### What you should do
Within the listing that follows, reproduce exactly the lines starting at the line with "Av. Senador Vergueiro, 3904" and ending at the line with "central de l’attention occidentale.", inclusive, and only those. Pictures are dropped.

**** Entries provided ****

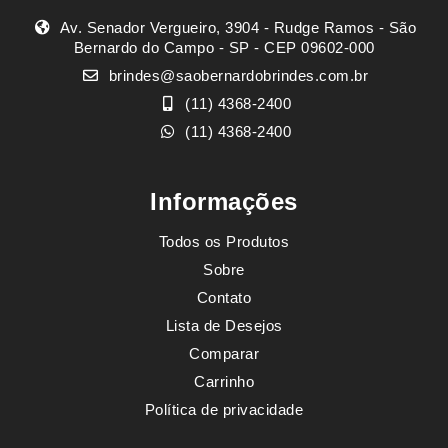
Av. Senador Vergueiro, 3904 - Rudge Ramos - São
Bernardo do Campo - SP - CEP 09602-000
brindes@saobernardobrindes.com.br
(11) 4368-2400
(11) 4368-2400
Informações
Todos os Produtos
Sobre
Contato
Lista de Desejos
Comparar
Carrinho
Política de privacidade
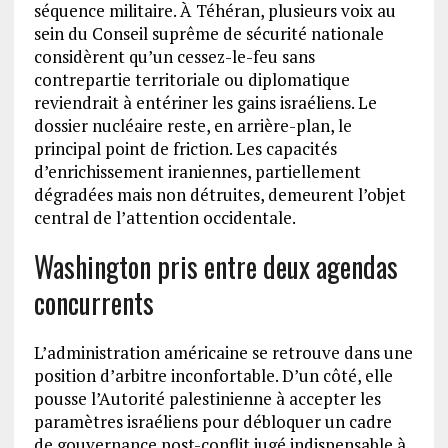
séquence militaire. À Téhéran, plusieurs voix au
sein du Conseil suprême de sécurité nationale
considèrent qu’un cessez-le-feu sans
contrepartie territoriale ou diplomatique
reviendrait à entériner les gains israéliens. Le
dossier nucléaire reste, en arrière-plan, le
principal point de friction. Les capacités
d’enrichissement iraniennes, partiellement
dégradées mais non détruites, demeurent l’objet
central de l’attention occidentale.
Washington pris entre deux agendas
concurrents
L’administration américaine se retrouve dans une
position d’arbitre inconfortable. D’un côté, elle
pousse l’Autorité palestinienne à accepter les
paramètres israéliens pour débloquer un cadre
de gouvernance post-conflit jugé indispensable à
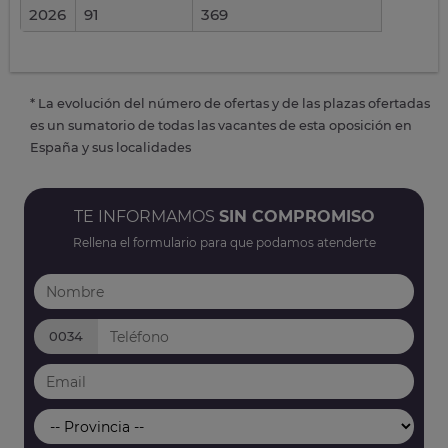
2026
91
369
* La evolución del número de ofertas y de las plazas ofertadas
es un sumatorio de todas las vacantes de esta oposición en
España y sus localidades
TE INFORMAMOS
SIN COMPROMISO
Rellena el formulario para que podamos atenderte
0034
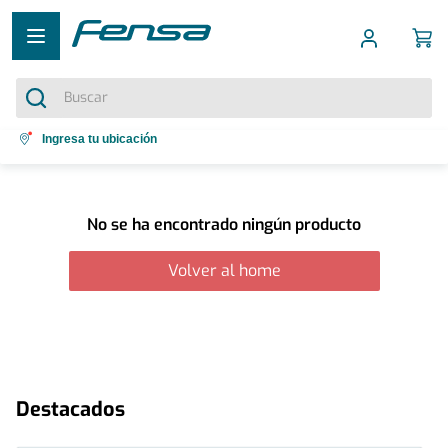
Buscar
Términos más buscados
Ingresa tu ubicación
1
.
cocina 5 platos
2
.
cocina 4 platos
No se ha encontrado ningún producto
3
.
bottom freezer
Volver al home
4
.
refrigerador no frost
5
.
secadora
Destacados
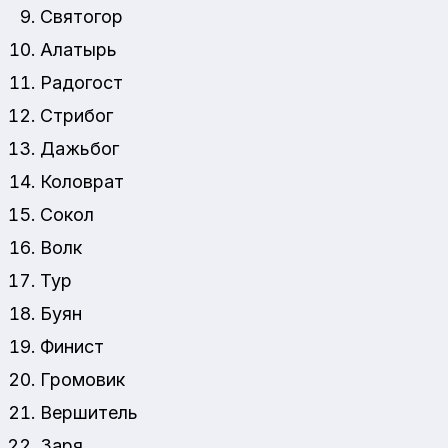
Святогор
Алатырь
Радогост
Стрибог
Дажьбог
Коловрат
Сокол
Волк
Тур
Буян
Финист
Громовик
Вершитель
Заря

****
**** Entries provided ****

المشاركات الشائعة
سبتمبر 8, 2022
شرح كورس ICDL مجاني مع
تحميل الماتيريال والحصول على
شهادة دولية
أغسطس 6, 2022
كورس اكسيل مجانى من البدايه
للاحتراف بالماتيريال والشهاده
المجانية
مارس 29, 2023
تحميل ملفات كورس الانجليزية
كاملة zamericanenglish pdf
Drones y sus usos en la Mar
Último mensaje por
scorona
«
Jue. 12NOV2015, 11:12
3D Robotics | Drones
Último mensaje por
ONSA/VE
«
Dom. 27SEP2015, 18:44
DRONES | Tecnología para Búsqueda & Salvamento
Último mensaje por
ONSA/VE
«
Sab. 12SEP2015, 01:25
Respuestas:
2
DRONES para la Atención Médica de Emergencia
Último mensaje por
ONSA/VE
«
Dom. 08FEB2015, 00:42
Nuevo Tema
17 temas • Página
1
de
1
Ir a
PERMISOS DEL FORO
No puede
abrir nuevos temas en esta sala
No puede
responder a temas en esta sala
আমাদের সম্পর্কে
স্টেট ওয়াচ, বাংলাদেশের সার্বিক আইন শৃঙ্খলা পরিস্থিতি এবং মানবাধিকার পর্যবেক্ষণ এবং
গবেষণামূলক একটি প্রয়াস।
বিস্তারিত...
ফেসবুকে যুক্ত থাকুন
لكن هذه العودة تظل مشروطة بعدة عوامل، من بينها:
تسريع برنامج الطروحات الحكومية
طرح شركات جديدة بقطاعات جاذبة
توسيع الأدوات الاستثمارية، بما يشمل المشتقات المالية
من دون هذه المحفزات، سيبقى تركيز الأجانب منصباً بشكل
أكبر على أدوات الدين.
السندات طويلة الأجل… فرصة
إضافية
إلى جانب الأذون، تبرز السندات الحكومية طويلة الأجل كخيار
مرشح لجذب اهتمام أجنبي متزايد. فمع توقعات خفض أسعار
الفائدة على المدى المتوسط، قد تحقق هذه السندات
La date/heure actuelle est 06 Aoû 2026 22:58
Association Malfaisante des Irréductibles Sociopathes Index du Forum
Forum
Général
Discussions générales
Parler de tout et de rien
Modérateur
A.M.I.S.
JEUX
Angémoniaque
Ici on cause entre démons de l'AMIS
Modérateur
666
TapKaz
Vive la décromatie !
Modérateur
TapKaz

****
**** Entries provided ****

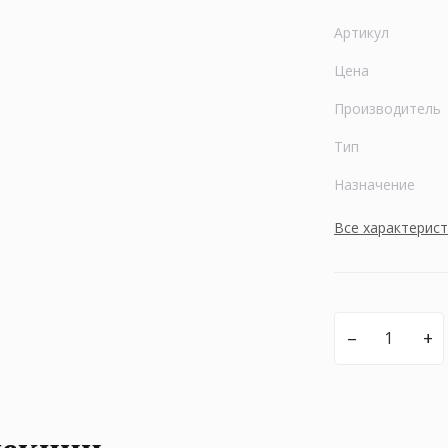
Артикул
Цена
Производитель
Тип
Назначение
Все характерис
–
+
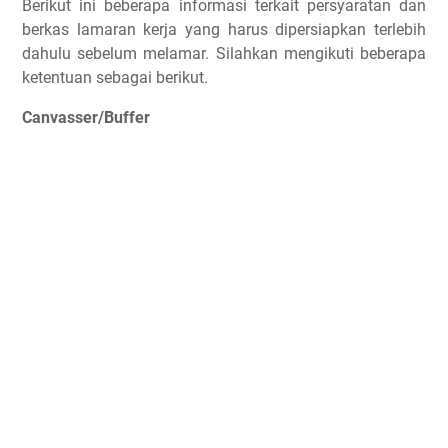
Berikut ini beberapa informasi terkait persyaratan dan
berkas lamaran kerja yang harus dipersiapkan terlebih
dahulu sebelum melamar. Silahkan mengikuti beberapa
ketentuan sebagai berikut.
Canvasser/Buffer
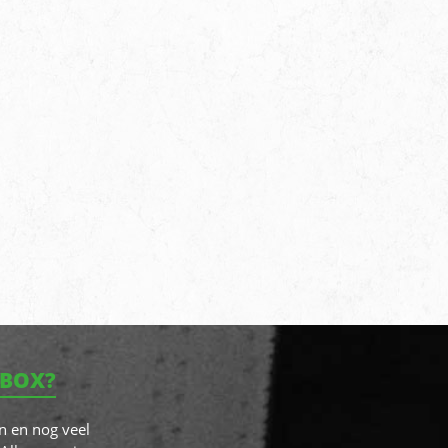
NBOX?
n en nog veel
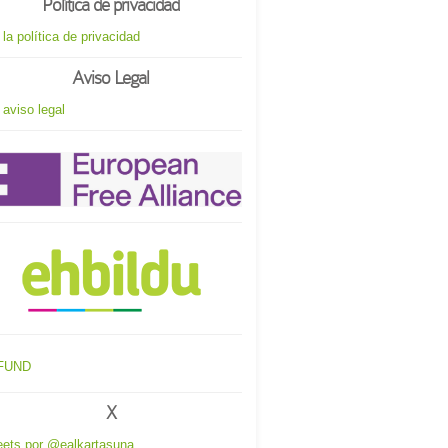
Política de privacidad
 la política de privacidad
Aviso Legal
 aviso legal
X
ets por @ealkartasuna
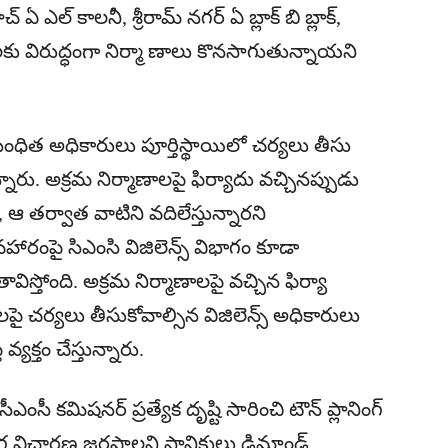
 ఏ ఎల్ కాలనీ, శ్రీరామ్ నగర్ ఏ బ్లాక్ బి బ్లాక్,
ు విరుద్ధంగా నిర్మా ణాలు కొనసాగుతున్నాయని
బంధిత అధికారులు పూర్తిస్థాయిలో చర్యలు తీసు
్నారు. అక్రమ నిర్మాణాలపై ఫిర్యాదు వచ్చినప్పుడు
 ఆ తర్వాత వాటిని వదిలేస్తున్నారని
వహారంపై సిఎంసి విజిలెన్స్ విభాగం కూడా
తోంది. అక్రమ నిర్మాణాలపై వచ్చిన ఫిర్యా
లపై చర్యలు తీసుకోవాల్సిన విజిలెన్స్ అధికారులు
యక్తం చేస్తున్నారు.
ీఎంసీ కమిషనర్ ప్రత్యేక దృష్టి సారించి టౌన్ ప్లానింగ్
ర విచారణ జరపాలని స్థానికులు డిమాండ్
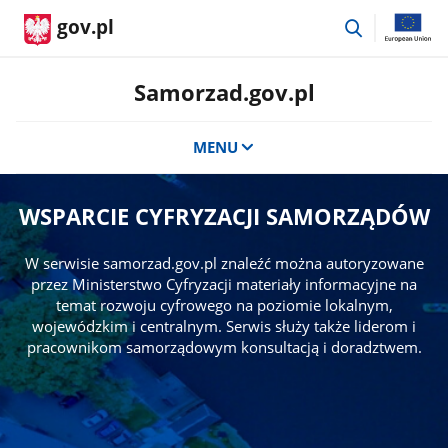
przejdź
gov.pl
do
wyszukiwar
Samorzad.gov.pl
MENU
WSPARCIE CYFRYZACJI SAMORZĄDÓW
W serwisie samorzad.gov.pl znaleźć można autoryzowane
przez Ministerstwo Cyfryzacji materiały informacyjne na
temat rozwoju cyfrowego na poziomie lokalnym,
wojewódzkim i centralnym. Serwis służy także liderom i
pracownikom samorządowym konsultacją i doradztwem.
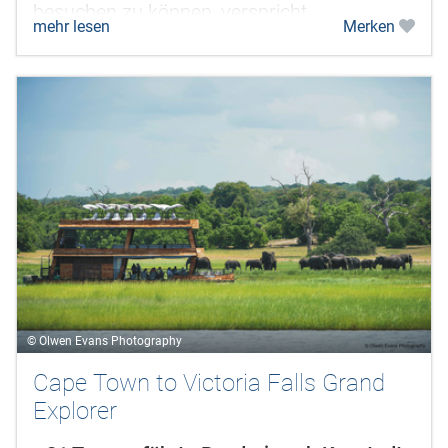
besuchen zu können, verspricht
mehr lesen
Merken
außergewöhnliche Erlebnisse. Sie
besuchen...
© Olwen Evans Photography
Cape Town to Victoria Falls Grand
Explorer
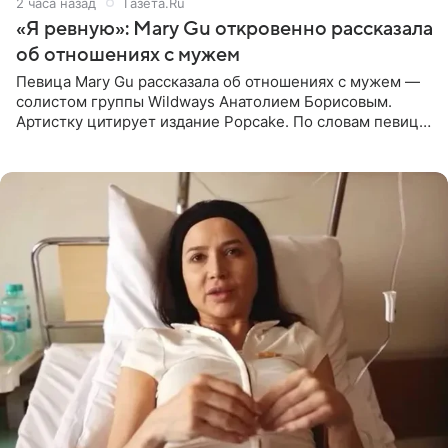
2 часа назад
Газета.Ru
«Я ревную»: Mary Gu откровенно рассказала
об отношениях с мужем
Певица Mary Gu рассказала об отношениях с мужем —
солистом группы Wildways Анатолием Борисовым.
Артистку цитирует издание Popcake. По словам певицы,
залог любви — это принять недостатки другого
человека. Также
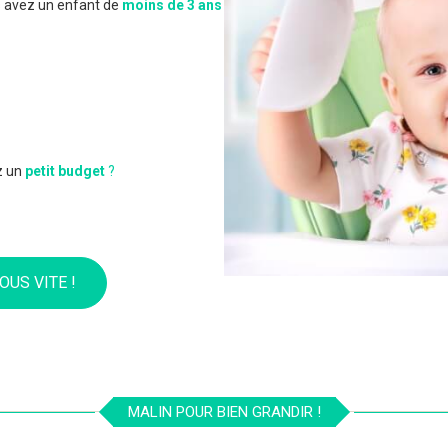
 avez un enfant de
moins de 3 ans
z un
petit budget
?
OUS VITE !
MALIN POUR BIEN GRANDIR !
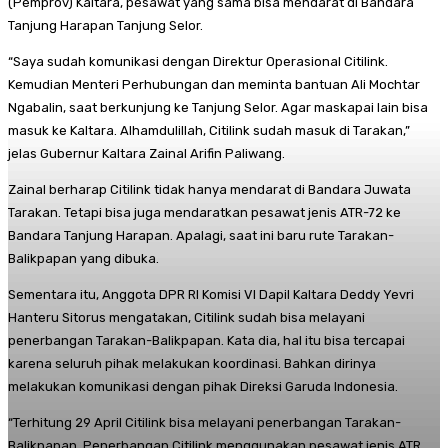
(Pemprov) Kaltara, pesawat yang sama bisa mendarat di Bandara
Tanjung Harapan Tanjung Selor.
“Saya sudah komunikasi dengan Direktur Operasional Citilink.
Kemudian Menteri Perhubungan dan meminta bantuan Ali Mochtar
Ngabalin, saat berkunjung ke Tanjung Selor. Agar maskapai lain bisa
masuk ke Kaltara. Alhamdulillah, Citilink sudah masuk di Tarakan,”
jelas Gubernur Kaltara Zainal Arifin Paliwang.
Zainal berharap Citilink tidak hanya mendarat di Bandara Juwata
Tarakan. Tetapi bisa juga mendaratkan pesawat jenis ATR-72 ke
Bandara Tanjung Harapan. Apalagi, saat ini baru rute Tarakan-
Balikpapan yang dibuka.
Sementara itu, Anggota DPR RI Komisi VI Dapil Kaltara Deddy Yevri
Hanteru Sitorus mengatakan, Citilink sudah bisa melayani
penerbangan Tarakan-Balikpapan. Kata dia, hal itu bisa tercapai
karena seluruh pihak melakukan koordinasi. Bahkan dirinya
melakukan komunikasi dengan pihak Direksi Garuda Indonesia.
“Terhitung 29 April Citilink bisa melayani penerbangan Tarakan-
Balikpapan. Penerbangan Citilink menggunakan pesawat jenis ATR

****

### Solution for this task
Av. Senador Vergueiro, 3904 - Rudge Ramos - São
Bernardo do Campo - SP - CEP 09602-000
brindes@saobernardobrindes.com.br
(11) 4368-2400
(11) 4368-2400
Informações
Todos os Produtos
Sobre
Contato
Lista de Desejos
Comparar
Carrinho
Política de privacidade
séquence militaire. À Téhéran, plusieurs voix au
sein du Conseil suprême de sécurité nationale
considèrent qu’un cessez-le-feu sans
contrepartie territoriale ou diplomatique
reviendrait à entériner les gains israéliens. Le
dossier nucléaire reste, en arrière-plan, le
principal point de friction. Les capacités
d’enrichissement iraniennes, partiellement
dégradées mais non détruites, demeurent l’objet
central de l’attention occidentale.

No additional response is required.